-- Input for this task follows --
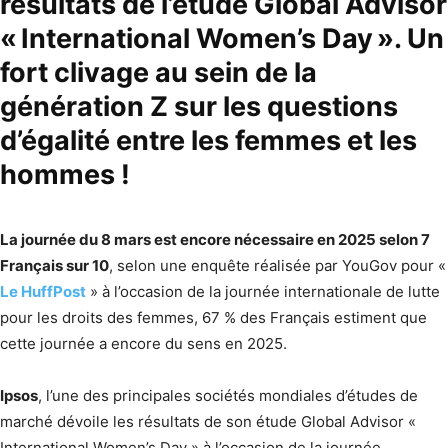
résultats de l’étude Global Advisor
«
International Women’s Day
».
Un
fort clivage au sein de la
génération Z sur les questions
d’égalité entre les femmes et les
hommes !
La journée du 8 mars est encore nécessaire en 2025 selon 7
Français sur 10
, selon une enquête réalisée par YouGov pour «
Le HuffPost
» à l’occasion de la journée internationale de lutte
pour les droits des femmes, 67 % des Français estiment que
cette journée a encore du sens en 2025.
Ipsos
, l’une des principales sociétés mondiales d’études de
marché dévoile les résultats de son étude Global Advisor «
International Women’s Day » à l’occasion de la journée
-- Input for this task concluded --
> _Task to complete_:
Starting at the first line of the records above, set down each line exactly through the one that holds "internationale de lutte". Omit pictures.

> _Solved problem_:
résultats de l’étude Global Advisor
«
International Women’s Day
».
Un
fort clivage au sein de la
génération Z sur les questions
d’égalité entre les femmes et les
hommes !
La journée du 8 mars est encore nécessaire en 2025 selon 7
Français sur 10
, selon une enquête réalisée par YouGov pour «
Le HuffPost
» à l’occasion de la journée internationale de lutte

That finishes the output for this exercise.